Frank Davis has crashed a baby shower to warn parents-to-be, Jody and Eugene Scott, that they are expecting a mutant killer baby like his own, and that authorities are aware and are ready to kill it as soon as it is born. 


He offers to help save their baby by providing a willing doctor and a mobile delivery room. When they are unable to contact him when the time comes, he has to rescue them from the heavily guarded maternity ward at the hospital. 


Their baby is delivered and placed in a home where two other mutant babies are being housed in order to be studied and cared for by doctors. The killer babies inadvertently escape, causing death and destruction, turning the father against his own child when one of the babies attacks him. 





Frank Davis attempts to save the Scott's baby, but things don't turn out well for him when the killer infant is frightened by a night watchman. 





Jody and Eugene decide to act as bait, knowing their baby will eventually return to them, as did the Davis child, agreeing to allow law enforcement to kill it when it shows up. When the baby returns, they have a change of heart, hoping to save it, but are just as unsuccessful as Frank Davis was in protecting his child. 




In the end, Eugene finds himself in Frank's position, attempting to warn other soon-to-be parents about their mutant offspring.





It's Alive III: Island of the Alive (1987)

A mutant baby is born in a cab, attacking the police officer enlisted to help with delivery, who shoots and mortally injures the baby before it kills him and its mother. The baby is found dead the next day in a church where it has dragged itself, leaving a bloody trail to the baptismal font. 



Stephen Jarvis, who is the father of a mutant baby, appears in court to plead for his son's life, arguing that his baby acts aggressively because of the animosity shown to him since birth. He convinces the judge to quarantine his boy and the other mutant infants on a remote island. 




A Cabot executive, maker of the mutant making contraceptives, arrives on the island with a team to destroy evidence that might link their pills to the mutations, but things don't go as planned.



Stephen loses his wife, his job, and is sought out by media to exploit his story. He takes it in stride with a wry sense of humor.
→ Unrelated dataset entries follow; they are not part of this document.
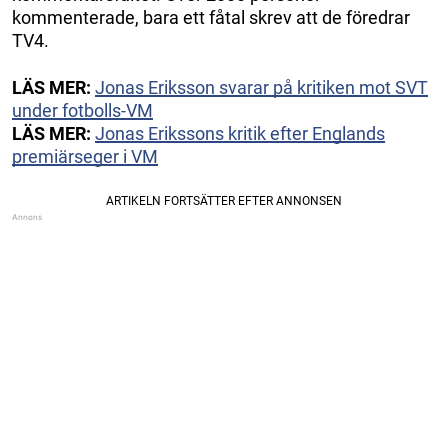
kommenterade, bara ett fåtal skrev att de föredrar
TV4.
LÄS MER:
Jonas Eriksson svarar på kritiken mot SVT
under fotbolls-VM
LÄS MER:
Jonas Erikssons kritik efter Englands
premiärseger i VM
Several years later, he is invited to join scientists on a doomed expedition to the island where the mutant children are quarantined. 






Perkins gets stranded and Stephen makes it off the island with a crew of mutants who have begun to reproduce, making Stephen a grandpa. As the bodies of dead crew members rapidly become mutant meals, Stephen's son throws him overboard with a raft to spare him, and he ends up in Cuba, but makes friends who help him back to Florida. 




The genetically challenged kids end up in Florida, sickened and dying, to appeal to Ellen to save her mutant grandchild, and the family reunites at the end. 








Thoughts

This is an entirely entertaining series of films, and it's pretty impressive that Cohen is able to keep the story fresh through three movies. Bernard Herrman's tense musical score maintains an edge of seriousness that helps keep the ludicrous action in check. Part III is the most over the top and gruesome in the series, but is also the most successful in making the mutants sympathetic creatures. Throughout the series, we are allowed to see that the real villains aren't the monstrous progeny, but the pharmaceutical executives who are responsible for their deformities, the police who misunderstand and want to exterminate them, and people in general who mistreat others. The real tragedy is for Lt. Perkins, who has surely run out of sunscreen by now.